Curvature perturbations and anomaly explain dark energy

We investigate the history of dark energy to explain the present magnitude. We assume the dark energy is the residual cosmological constant. The most important channel in the reheating process is gluon pair production by the quantumchromodynamic trace anomaly. We argue that dark energy decays rapidly by gluon pair emissions during the reheating and after the big bang. The reheating temperature is determined by the decay width of dark energy, $\Gamma$, and the Planck mass, $M_\mathrm{p}$, as $\sqrt{M_\mathrm{P}\Gamma} \sim 10^6 \, GeV$. This is a consequence of Friedmann’s equation and the equilibrium condition $\Gamma\sim H$. As the Universe cools below the hadronic scale, the dark energy density is almost frozen. Nevertheless, the dark energy further decreases by emitting two photons. We have estimated the current decay rate of dark energy from the quantum electrodynamic trace anomaly.

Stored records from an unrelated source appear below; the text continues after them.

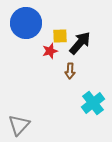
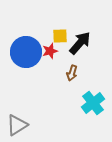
blue circle: moved 29 px down
brown arrow: moved 2 px right, 2 px down; rotated 14 degrees clockwise
gray triangle: moved 2 px left; rotated 15 degrees clockwise
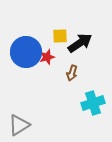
black arrow: rotated 15 degrees clockwise
red star: moved 3 px left, 6 px down
cyan cross: rotated 20 degrees clockwise
gray triangle: moved 2 px right
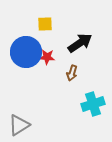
yellow square: moved 15 px left, 12 px up
red star: rotated 21 degrees clockwise
cyan cross: moved 1 px down
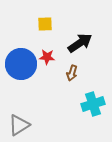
blue circle: moved 5 px left, 12 px down
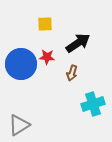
black arrow: moved 2 px left
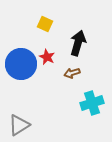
yellow square: rotated 28 degrees clockwise
black arrow: rotated 40 degrees counterclockwise
red star: rotated 21 degrees clockwise
brown arrow: rotated 56 degrees clockwise
cyan cross: moved 1 px left, 1 px up
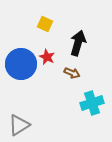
brown arrow: rotated 140 degrees counterclockwise
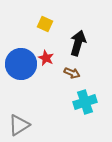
red star: moved 1 px left, 1 px down
cyan cross: moved 7 px left, 1 px up
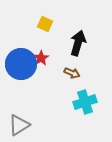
red star: moved 5 px left; rotated 14 degrees clockwise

The consistent solution of the Friedmann equation is in excellent agreement with the observations. The suppression factor of the dark energy scale is the product of the fine structure constant, $\alpha$, and the curvature perturbation, $P$: $10^{-30}=(\alpha^2P/4\pi)^2$. We argue that the conformal symmetry breaking in both ultraviolet and infrared are necessary unless dark energy is subtracted. We also investigate leptogenesis by adding massive right-handed neutrinos: realistic leptogenesis takes place during the reheating process.